## PROBLEM DETAILS
Go through the entries below. Copy out every line that contains "revitalization".

··· EXERCISE MATERIALS

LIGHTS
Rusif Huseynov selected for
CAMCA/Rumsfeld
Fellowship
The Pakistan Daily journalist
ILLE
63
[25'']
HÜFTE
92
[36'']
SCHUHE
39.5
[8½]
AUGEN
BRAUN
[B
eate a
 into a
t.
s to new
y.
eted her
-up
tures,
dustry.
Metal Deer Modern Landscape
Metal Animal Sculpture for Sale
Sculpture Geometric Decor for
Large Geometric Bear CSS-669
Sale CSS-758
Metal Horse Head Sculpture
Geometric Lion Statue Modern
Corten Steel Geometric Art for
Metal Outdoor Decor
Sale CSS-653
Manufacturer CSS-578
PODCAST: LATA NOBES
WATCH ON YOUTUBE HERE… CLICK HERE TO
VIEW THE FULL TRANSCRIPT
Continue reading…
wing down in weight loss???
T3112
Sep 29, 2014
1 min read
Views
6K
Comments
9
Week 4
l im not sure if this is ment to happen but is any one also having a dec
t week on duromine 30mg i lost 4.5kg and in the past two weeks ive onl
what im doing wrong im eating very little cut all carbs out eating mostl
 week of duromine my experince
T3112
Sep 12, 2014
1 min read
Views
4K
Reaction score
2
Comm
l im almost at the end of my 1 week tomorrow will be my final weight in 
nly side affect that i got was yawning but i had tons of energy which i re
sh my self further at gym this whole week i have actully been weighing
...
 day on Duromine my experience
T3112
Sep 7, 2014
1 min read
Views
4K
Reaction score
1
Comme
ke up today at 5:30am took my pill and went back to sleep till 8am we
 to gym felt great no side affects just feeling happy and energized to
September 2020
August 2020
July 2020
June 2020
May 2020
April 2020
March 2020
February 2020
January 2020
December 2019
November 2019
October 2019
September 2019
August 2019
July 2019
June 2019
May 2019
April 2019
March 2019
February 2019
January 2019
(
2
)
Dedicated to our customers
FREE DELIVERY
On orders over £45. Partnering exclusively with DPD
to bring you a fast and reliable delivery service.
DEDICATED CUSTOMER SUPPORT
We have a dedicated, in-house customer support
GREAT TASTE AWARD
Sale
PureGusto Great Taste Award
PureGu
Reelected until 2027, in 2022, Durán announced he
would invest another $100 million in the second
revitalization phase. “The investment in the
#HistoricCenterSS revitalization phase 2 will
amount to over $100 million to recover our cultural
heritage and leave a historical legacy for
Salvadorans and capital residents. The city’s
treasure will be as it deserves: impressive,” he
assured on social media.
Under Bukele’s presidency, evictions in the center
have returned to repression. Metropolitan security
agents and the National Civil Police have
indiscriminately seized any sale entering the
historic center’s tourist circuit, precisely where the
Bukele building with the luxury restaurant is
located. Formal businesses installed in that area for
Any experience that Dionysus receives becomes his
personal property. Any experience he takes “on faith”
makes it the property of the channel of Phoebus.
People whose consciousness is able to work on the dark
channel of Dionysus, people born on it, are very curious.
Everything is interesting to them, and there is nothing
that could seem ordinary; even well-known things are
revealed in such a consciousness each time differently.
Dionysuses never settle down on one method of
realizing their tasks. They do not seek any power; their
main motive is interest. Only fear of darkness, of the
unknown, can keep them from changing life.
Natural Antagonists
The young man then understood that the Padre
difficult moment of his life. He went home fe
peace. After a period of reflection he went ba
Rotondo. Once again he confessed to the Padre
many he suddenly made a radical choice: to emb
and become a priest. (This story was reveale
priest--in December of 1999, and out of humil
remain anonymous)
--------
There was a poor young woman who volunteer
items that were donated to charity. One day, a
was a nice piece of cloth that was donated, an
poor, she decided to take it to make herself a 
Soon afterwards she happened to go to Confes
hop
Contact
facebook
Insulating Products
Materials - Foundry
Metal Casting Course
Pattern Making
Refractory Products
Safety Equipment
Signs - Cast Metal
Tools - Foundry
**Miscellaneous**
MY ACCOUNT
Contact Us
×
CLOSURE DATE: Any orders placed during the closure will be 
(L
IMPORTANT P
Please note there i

······

## SOLUTION BELOW
revitalization phase. “The investment in the
#HistoricCenterSS revitalization phase 2 will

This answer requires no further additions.